65. Have an ancestor who fought in the Revolutionary War, War of 1812 or Civil War (looking for proof).
66. Taken a photograph of an ancestor’s tombstone.
67. Can “read” a church record in Latin.
68. Have an ancestor who changed his/her name, just enough to be confusing.
69. Joined a Rootsweb mailing list.
70. Created a family website.
71. Have a genealogy blog.
72. Was overwhelmed by the amount of family information received from someone.
73. Have broken through at least one brick wall.
74. Done genealogy research at a court house.
75. Borrowed microfilm from the Family History Library
76. Found an ancestor in an online newspaper archive (not online, but I've found on microfilms).
77. Have visited a NARA branch.
78. Have an ancestor who served in WWI or WWII (uncles, but not direct).
79. Use maps in my genealogy research.
80. Have a blacksheep ancestor.
81. Found a bigamist amongst my ancestors (still trying to prove).
82. Attended a genealogical institute.
83. Taken online genealogy (and local history) courses (again, not online).
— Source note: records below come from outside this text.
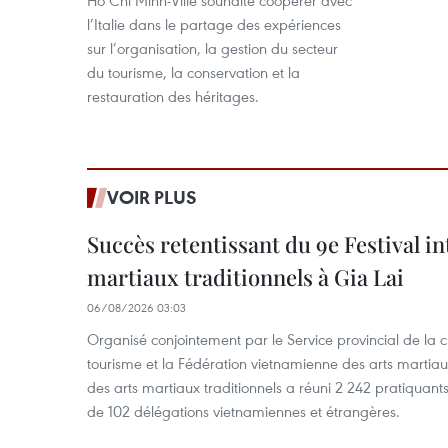
Hô Chi Minh-Ville souhaite coopérer avec
l’Italie dans le partage des expériences
sur l’organisation, la gestion du secteur
du tourisme, la conservation et la
restauration des héritages.
VOIR PLUS
Succès retentissant du 9e Festival in
martiaux traditionnels à Gia Lai
06/08/2026 03:03
Organisé conjointement par le Service provincial de la cu
tourisme et la Fédération vietnamienne des arts martiaux,
des arts martiaux traditionnels a réuni 2 242 pratiquants
de 102 délégations vietnamiennes et étrangères.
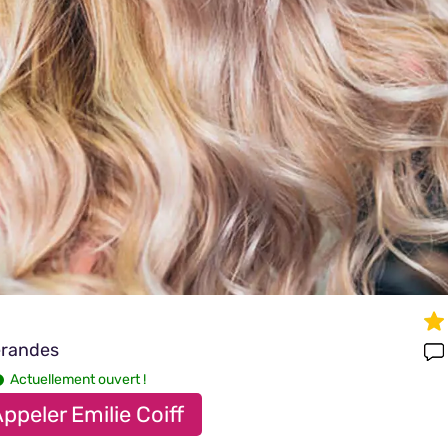
erandes
Actuellement ouvert !
ppeler Emilie Coiff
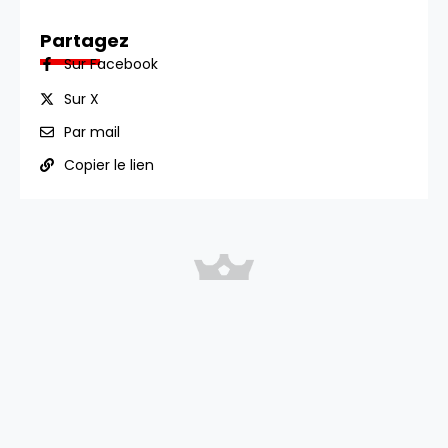
Partagez
Sur Facebook
Sur X
Par mail
Copier le lien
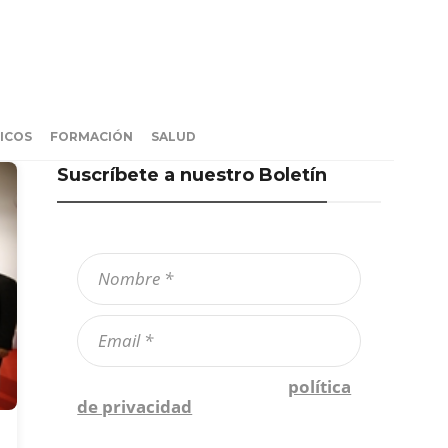
ICOS
FORMACIÓN
SALUD
Suscríbete a nuestro Boletín
Confirmo que he leído la
política
de privacidad
*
84. Consistently (document) and cite my sources.
85. Visited a foreign country (i.e. one I don’t live in) in search of ancestors.
86. Can locate any document in my research files within a few minutes.
87. Have an ancestor who was married four times (trying to prove).
88. Made a rubbing of an ancestor’s gravestone.
89. Followed genealogists on Twitter.
90. Published a family history book (but I've published a book of indexed records).
91. Offended a family member with my research.
92. Reunited someone with precious family photos or artifacts (sweet!).
93. Have a paid subscription to a genealogy database.
94. Submitted articles for FamilySearch Wiki.
95. Organized a family reunion.
96. Converted someone new to the love of all things genealogy.
97. Have done the genealogy happy dance.
98. Visited the DAR Library in Washington D.C.
99. Have done indexing for Family Search Indexing or another genealogy project.
100. Visited the Haverford and Swarthmore Quaker collections in Pennsylvania (maybe spring 2012!).

101. Had an amazing serendipitous find of the "Psychic Roots" variety.
102. Visited the Library of Congress.
103. Belong to a lineage society
104. Visited a living history museum or participated in a re-enactment to get insight into an ancestor's life.